The second floor of the building holds the Dibner Institute's administrative offices, a major conference room, lounge, meeting room and offices for visiting scholars and graduate and post-doctoral fellows.

Bern Dibner, who emigrated from the Ukraine as a child and became an electrical engineer, began collecting scientific artifacts on a visit to Europe in 1936, where he had gone to pursue a growing interest in the life and works of Leonardo da Vinci.

It was the start of a life-long fascination with da Vinci and other great scientists that led to years of serious study as well as the acquisition of materials related to the history of science and technology. When his collection overflowed the storage and display space available at his company's headquarters in Norwalk, he had a separate library building constructed just across from the corporate offices. Mr. Dibner, the author of many noted books and essays, continued to work at the Burndy Library until his death in 1988 at the age of 90.

In fact, the library did not hold all that he had collected; as it grew, Dr. Dibner decided to share portions of his collections with other institutions to encourage the study of the history of science and technology. In the 1960s, he donated a thousand works from his Leonardo da Vinci collection to Brandeis. In 1976, as a Bicentennial gift, he gave more than 11,000 rare books, manuscripts and other items to the Smithsonian Institution to express his gratitude to the nation for the opportunities it had given him. In 1981, Dr Dibner established the Vito Volterra Center at Brandeis where the library of the great Italian scientist and inventor is open to the international community of scholars.

By the time of his death, the collection of scientific treasures in the Norwalk library had attracted scholars and visitors from throughout the nation and the world. But it was Dr. Dibner's wish that the collection be moved to the Boston area, where he believed it would be used even more vigorously than it had been in Norwalk, according to his son, David.

"As a scholar in the field of the history of science and technology," noted Mr. Dibner, "my father recognized the importance of perpetuating and expanding the almost sixty years of published scholarship generated at the Burndy Library.
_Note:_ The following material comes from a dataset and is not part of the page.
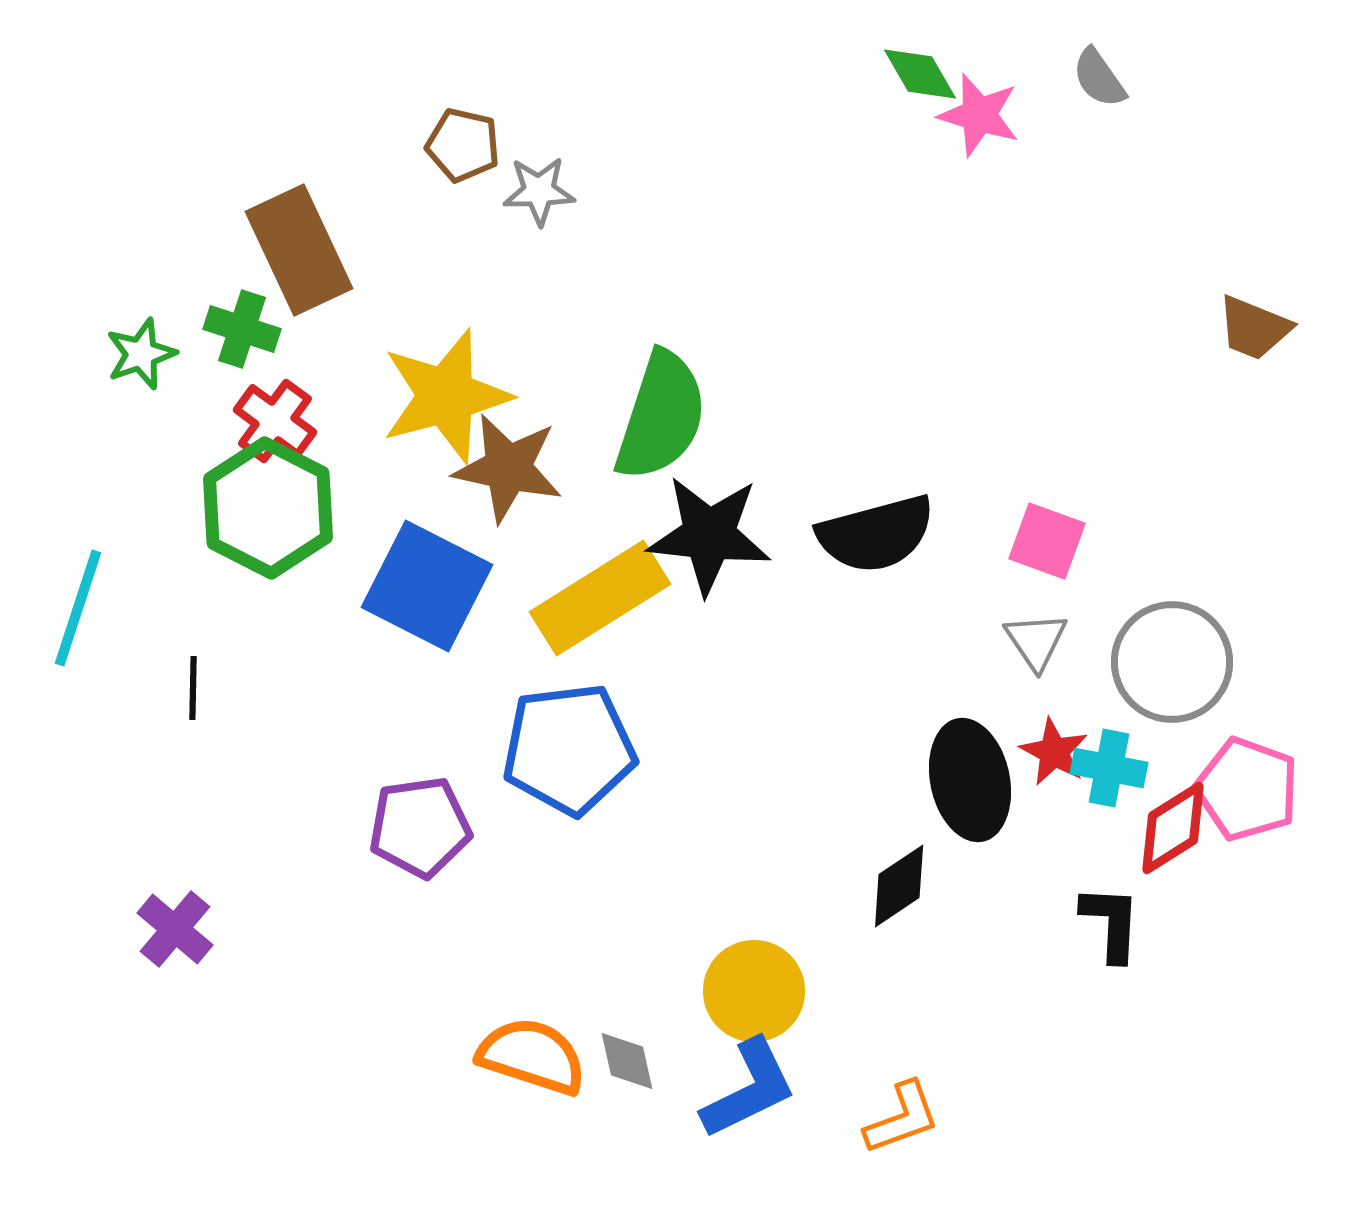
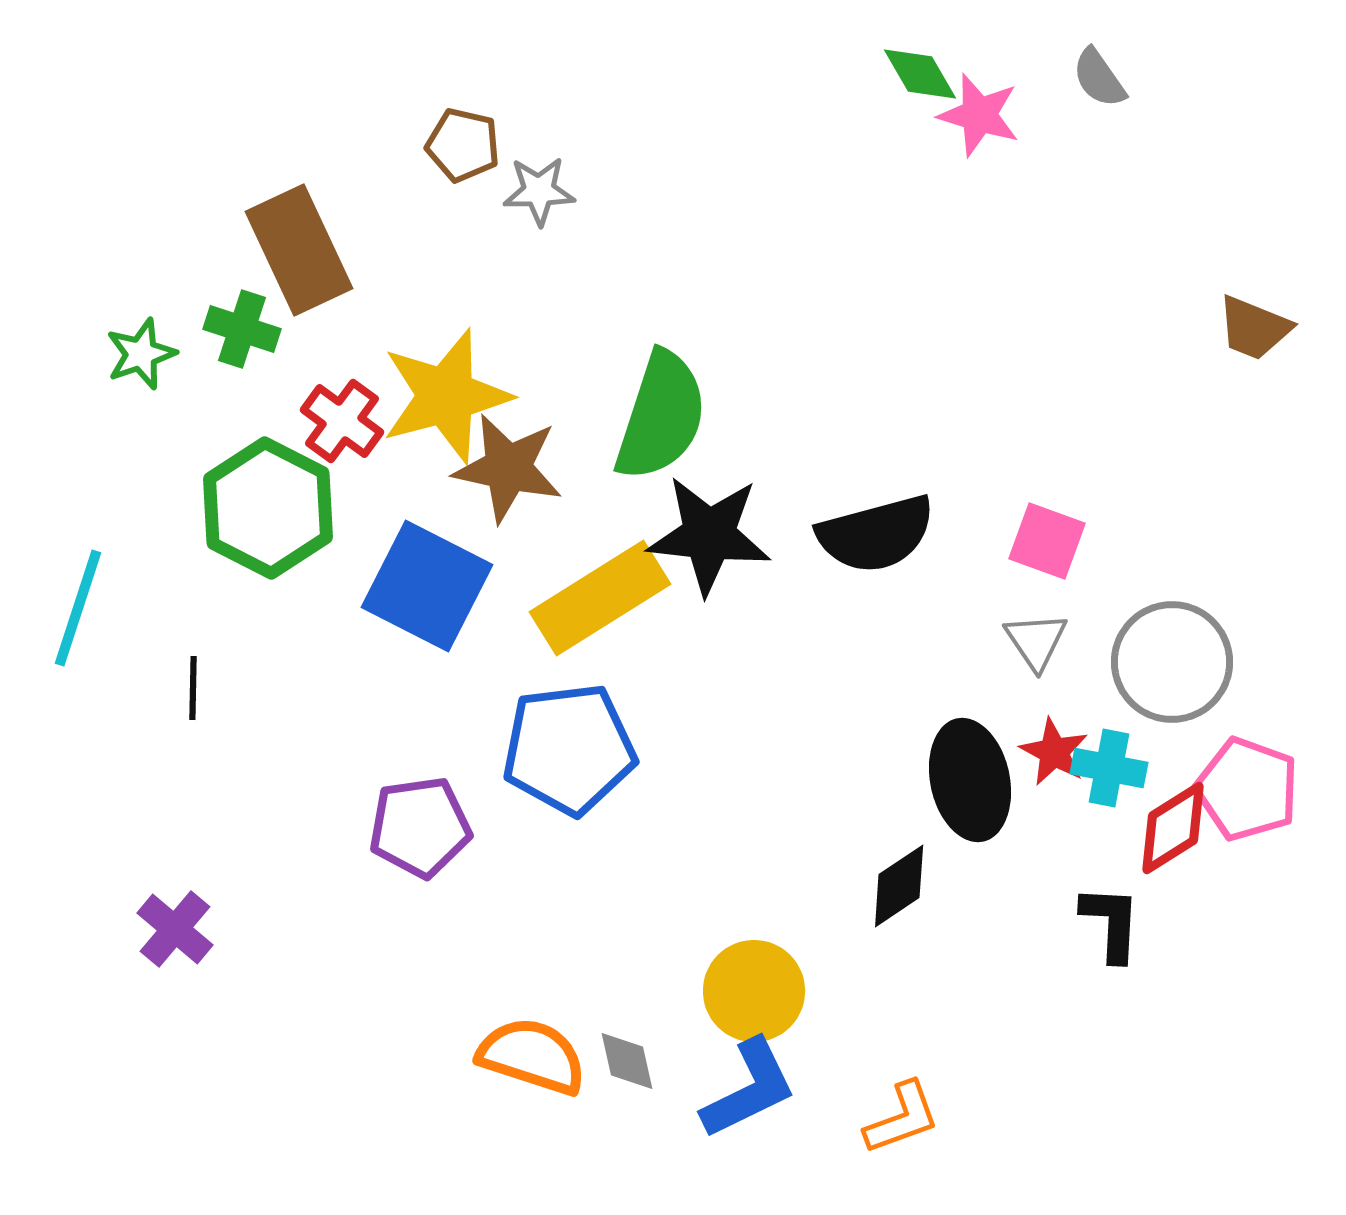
red cross: moved 67 px right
He announced the creation of the Dibner Institute, to include the Burndy Library, just one month before he died in 1988."

Priceless holdings coming to MIT include a 14th century monastery bell mounted on a bearing designed by Leonardo da Vinci, notes of Albert Einstein, a copy of a work by Euclid printed in 1482, a prototype of a battery created by the Italian scientist, Volta, a page with handwritten corrections, from Darwin's Origin of the Species, and a letter from Galileo describing the invention of a magnetic clock. And these form only a tiny portion of the Burndy Library collection, described as "varied and beautiful" by Dr. Simha, executive director of the Dibner Institute.

"With the establishment of the Dibner Institute and the Burndy Library, we now have in place a great national and international resource in the field of the history of science and technology," she said. "The library itself has always been of enormous value to scholars in this field, and it becomes even more accessible to them now as part of the Dibner Institute at MIT, at the center of the complex of major universities, museums and scholarly institutions in the Boston area.

"Of course, the exhibitions and displays are open to the entire community. And we shall encourage visits by individuals and groups in the spirit of Dr. Dibner, who took as great a delight in giving tours of the library, to school children as well as to scholars, as he did in collecting the treasures and writing the books that brought the development of science and technology to life for so many other students."


A version of this article appeared in the September 23, 1992 issue of MIT Tech Talk (Volume 37, Number 7).